Democracy, Dravidian-Style
- Correspondent
- Nov 3, 2025
- 3 min read
M.K. Stalin’s cynical campaign against the Election Commission reeks of political theatre, not principle.

In Chennai’s political theatre, few performers relish the spotlight as much as M.K. Stalin. The Tamil Nadu Chief Minister, scion of the Dravidian dynasty that has ruled the state for much of the past half-century, now casts himself as democracy’s last defender. His latest move was to summon a grand all-party meeting railing against the Election Commission’s Special Intensive Revision (SIR) of electoral rolls. This act has been billed as a crusade to protect the voting rights of Tamil Nadu’s people.

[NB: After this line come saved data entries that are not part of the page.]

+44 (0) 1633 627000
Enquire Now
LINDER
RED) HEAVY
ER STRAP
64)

The resolution that emerged from this conclave of the like-minded thundered against the SIR as “anti-democratic” and a “direct attack” on Tamil Nadu’s electorate. Stalin and his chorus have warned that should the EC fail to halt the process, they would march to the Supreme Court to rescue democracy from Delhi’s grasp.
The irony is almost theatrical. The SIR, a bureaucratic revision of electoral rolls underway across a dozen states and union territories, is an attempt to ensure accuracy. Yet in Tamil Nadu, Stalin would have people believe that it is the reincarnation of the Emergency. His allies denounce it as a stealthy National Register of Citizens.

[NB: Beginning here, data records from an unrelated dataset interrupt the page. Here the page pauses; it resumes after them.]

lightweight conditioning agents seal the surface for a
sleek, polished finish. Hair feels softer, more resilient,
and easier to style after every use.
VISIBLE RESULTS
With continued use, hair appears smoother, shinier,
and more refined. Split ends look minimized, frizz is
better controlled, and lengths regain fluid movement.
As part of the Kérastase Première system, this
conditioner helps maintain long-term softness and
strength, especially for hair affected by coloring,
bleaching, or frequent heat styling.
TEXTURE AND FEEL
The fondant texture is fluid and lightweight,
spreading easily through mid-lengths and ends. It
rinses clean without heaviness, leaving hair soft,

If Stalin were truly concerned about constitutional propriety, he might have begun by inviting all major parties to his so-called ‘all-party’ meeting. Instead, both the Bharatiya Janata Party (BJP) and the AIADMK - his chief rivals - were conspicuously excluded. A leader who sermonises about inclusivity cannot bear dissent at the conference table, it seems.

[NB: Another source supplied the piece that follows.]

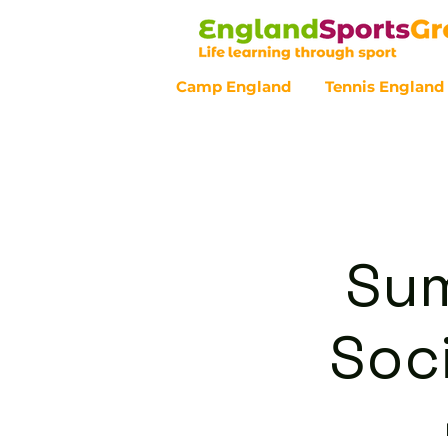
Camp England
Tennis England
Customer Service - 0800 043 07
Sum
Soci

For a man whose government faces an ever-thickening fog of corruption allegations, the timing of this manufactured moral outrage is convenient. The SIR provides Stalin with a distraction, a fresh villain in Delhi against whom he can rally the faithful. Actor-turned-politician Vijay’s Tamilaga Vettri Kazhagam dubbed the meeting a “political stunt” while pointedly noting that while Kerala’s government had passed a formal Assembly resolution against the SIR, Stalin’s DMK has done nothing of the sort.
The DMK’s language betrays its motives. In public, it warns that the SIR will allegedly snatch away voting rights. In private, it fears that an updated voter roll may loosen its grip on certain constituencies by pruning inflated or duplicated entries that quietly serve the ruling machine. Stalin’s feigned indignation is, in essence, an admission of political insecurity. A party confident of its public support would welcome a clean electoral roll.
Tamil Nadu’s long Dravidian tradition of populism has thrived on paranoia of Delhi, of Hindi imposition, and of northern interference in general. Against this backdrop, Stalin’s inflation of grievance frames any administrative action from Delhi as an attack on Tamil pride.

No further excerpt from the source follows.